Après avoir défini la vie humaine au cours des deux derniers siècles, le monde industriel change maintenant rapidement, poussé par un gaspillage insoutenable de ressources et une nouvelle génération de technologie. L’ère de la technologie quantique et biologique approche à grands pas, illustrée par la croissance d’Internet dans les deux pays. Tout comme la politique de la technologie industrielle reste peu comprise, cette nouvelle génération de technologie définit de plus en plus la vie, créant sa propre politique. Ken et moi avons tous deux convenu que cette évolution technologique faciliterait une voie différente pour le Nigeria que la voie industrielle empruntée par les États-Unis. Pour les États-Unis, cela signifie de grands changements dans l’ordre établi, avec de nombreux changements nécessaires d’un point de vue ressources / environnement.
La grande question est de savoir à quoi ressemblera la politique, en particulier la politique favorisant la démocratie? Ou cette nouvelle technologie sera-t-elle simplement utilisée pour développer une puissance centralisée encore plus grande? La mise en œuvre massive de technologies industrielles a ravagé la culture démocratique et les institutions républicaines américaines, tandis que l’industrie limitée du Nigéria a privé la culture locale, créant une politique de stagnation. Il était évident que les deux pays devaient se souvenir de leur passé, dans lequel de nombreuses décisions politiques étaient prises localement, et la vitalité et la stabilité se retrouvaient dans la diversité. Qu’est-ce qu’une politique de la technologie qui définit l’humanité sur cette planète de plus en plus petite et stressée de manière existentielle?
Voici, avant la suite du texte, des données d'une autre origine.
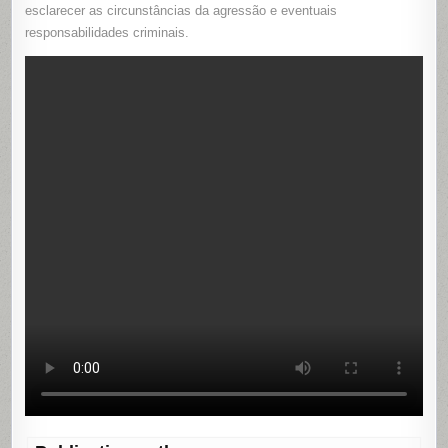
esclarecer as circunstâncias da agressão e eventuais
responsabilidades criminais.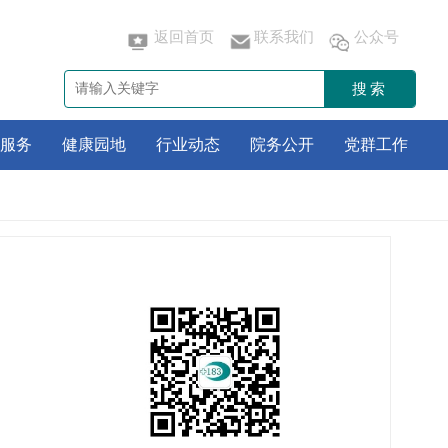
返回首页
联系我们
公众号
搜索
服务
健康园地
行业动态
院务公开
党群工作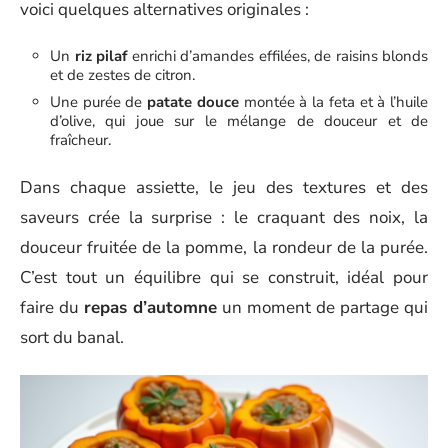
voici quelques alternatives originales :
Un
riz pilaf
enrichi d’amandes effilées, de raisins blonds
et de zestes de citron.
Une purée de
patate douce
montée à la feta et à l’huile
d’olive, qui joue sur le mélange de douceur et de
fraîcheur.
Dans chaque assiette, le jeu des textures et des
saveurs crée la surprise : le craquant des noix, la
douceur fruitée de la pomme, la rondeur de la purée.
C’est tout un équilibre qui se construit, idéal pour
faire du
repas d’automne
un moment de partage qui
sort du banal.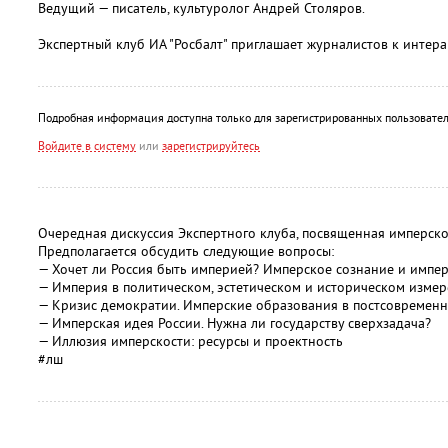
Ведущий — писатель, культуролог Андрей Столяров.
Экспертный клуб ИА "Росбалт" приглашает журналистов к интера
Подробная информация доступна только для зарегистрированных пользовател
Войдите в систему
или
зарегистрируйтесь
Очередная дискуссия Экспертного клуба, посвященная имперско
Предполагается обсудить следующие вопросы:
— Хочет ли Россия быть империей? Имперское сознание и импер
— Империя в политическом, эстетическом и историческом изме
— Кризис демократии. Имперские образования в постсовременн
— Имперская идея России. Нужна ли государству сверхзадача?
— Иллюзия имперскости: ресурсы и проектность
#лш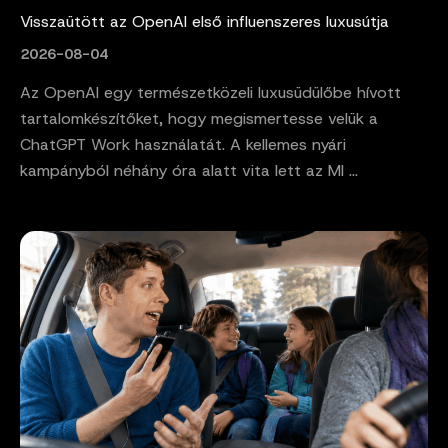
Visszaütött az OpenAI első influenszeres luxusútja
2026-08-04
Az OpenAI egy természetközeli luxusüdülőbe hívott
tartalomkészítőket, hogy megismertesse velük a
ChatGPT Work használatát. A kellemes nyári
kampányból néhány óra alatt vita lett az MI ...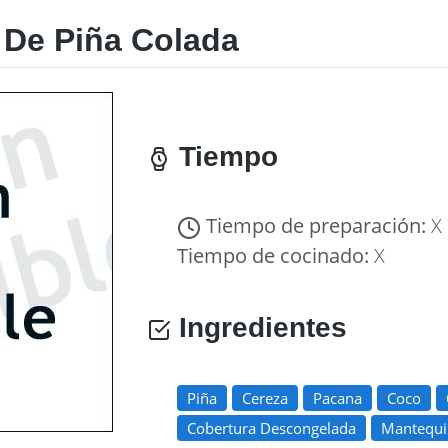
 De Piña Colada
Tiempo
Tiempo de preparación:
X
Tiempo de cocinado:
X
Ingredientes
Piña
Cereza
Pacana
Coco
Cobertura Descongelada
Mantequi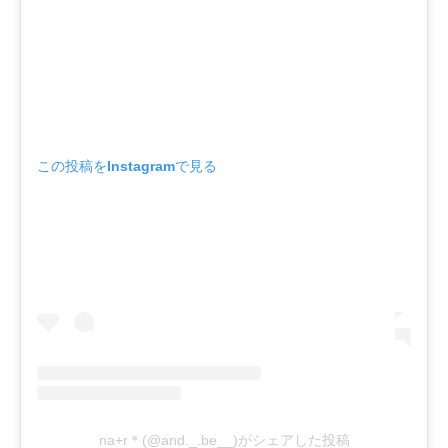
この投稿をInstagramで見る
na+r＊(@and._.be__)がシェアした投稿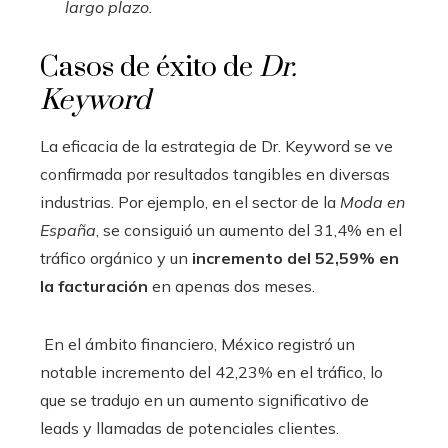
largo plazo.
Casos de éxito de
Dr.
Keyword
La eficacia de la estrategia de Dr. Keyword se ve
confirmada por resultados tangibles en diversas
industrias. Por ejemplo, en el sector de la
Moda en
España
, se consiguió un aumento del 31,4% en el
tráfico orgánico y un
incremento del 52,59% en
la facturación
en apenas dos meses.
En el ámbito financiero, México registró un
notable incremento del 42,23% en el tráfico, lo
que se tradujo en un aumento significativo de
leads y llamadas de potenciales clientes.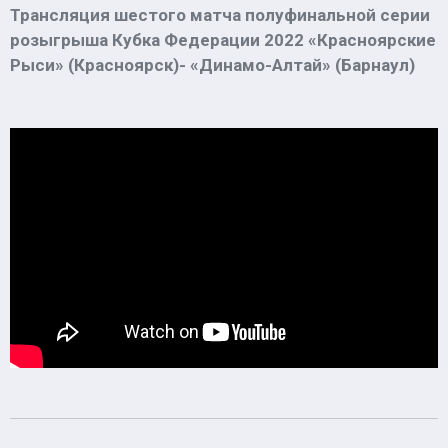
Трансляция шестого матча полуфинальной серии
розыгрыша Кубка Федерации 2022 «Красноярские
Рыси» (Красноярск)- «Динамо-Алтай» (Барнаул)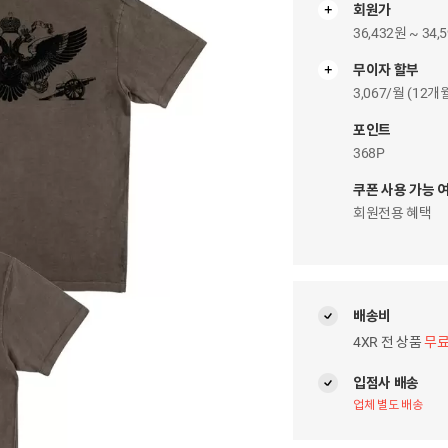
회원가
36,432원 ~ 34,
무이자 할부
무
이
3,067/월 (12
자
팝
포인트
업
368P
쿠폰 사용 가능 
회원전용 혜택
배송비
4XR 전 상품
무
입점사 배송
업체 별도 배송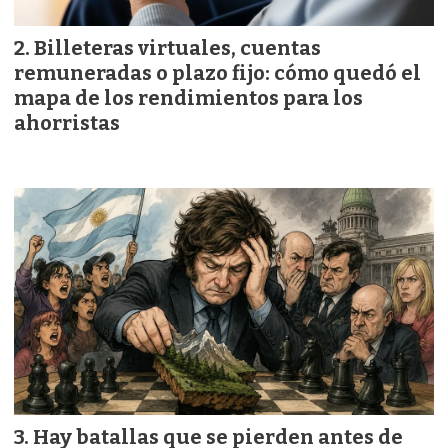
Billeteras virtuales, cuentas
remuneradas o plazo fijo: cómo quedó el
mapa de los rendimientos para los
ahorristas
Hay batallas que se pierden antes de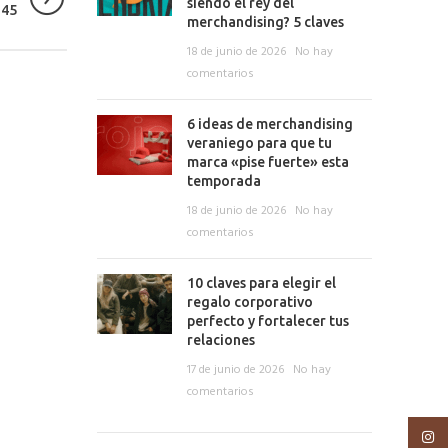
siendo el rey del
145
merchandising? 5 claves
18 de junio de 2026
No hay
comentarios
6 ideas de merchandising
veraniego para que tu
marca «pise fuerte» esta
temporada
18 de junio de 2026
No hay
comentarios
10 claves para elegir el
regalo corporativo
perfecto y fortalecer tus
relaciones
17 de junio de 2026
No hay
comentarios
Insta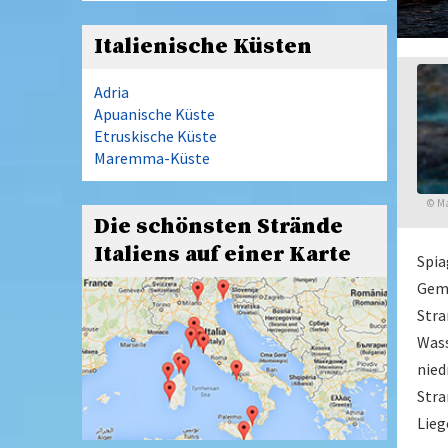
Italienische Küsten
Adria
Apuanische Küste
Etruskische Küste
Maremma-Küste
©
Ma
Die schönsten Strände
Italiens auf einer Karte
Spia
Geme
Stra
Wass
nied
Stra
Lieg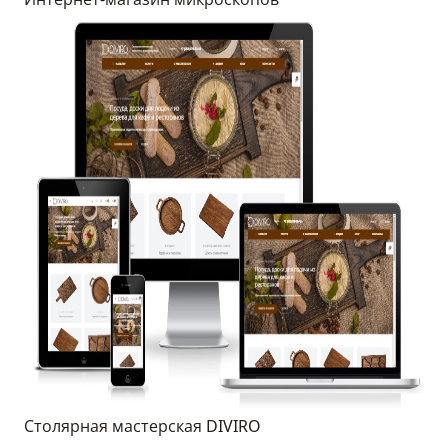
Столярная мастерская DIVIRO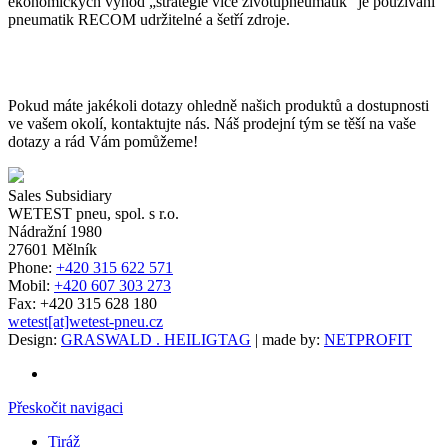
ekonomických výhod „strategie více životůpneumatik“ je používání
pneumatik RECOM udržitelné a šetří zdroje.
Pokud máte jakékoli dotazy ohledně našich produktů a dostupnosti
ve vašem okolí, kontaktujte nás. Náš prodejní tým se těší na vaše
dotazy a rád Vám pomůžeme!
Sales Subsidiary
WETEST pneu, spol. s r.o.
Nádražní 1980
27601 Mělník
Phone:
+420 315 622 571
Mobil:
+420 607 303 273
Fax:
+420 315 628 180
wetest[at]wetest-pneu.cz
Design:
GRASWALD . HEILIGTAG
| made by:
NETPROFIT
Přeskočit navigaci
Tiráž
À un moment donné, j’ai suggéré à Ken que le Nigéria avait un avantage dans tout cela. En utilisant cette nouvelle génération de technologie, comme le microprocesseur et le photovoltaïque solaire, le Nigéria pourrait réseauter et revitaliser la localité, créant un ordre national dynamique. Le Nigéria pourrait dépasser les États-Unis industrialisés en n’ayant pas la lourde tâche de déplacer la puissance industrielle, les pratiques et la culture enracinées. Il m’a regardé, a hoché la tête, a souri et a éclaté d’un magnifique rire. On se souviendra de Ken.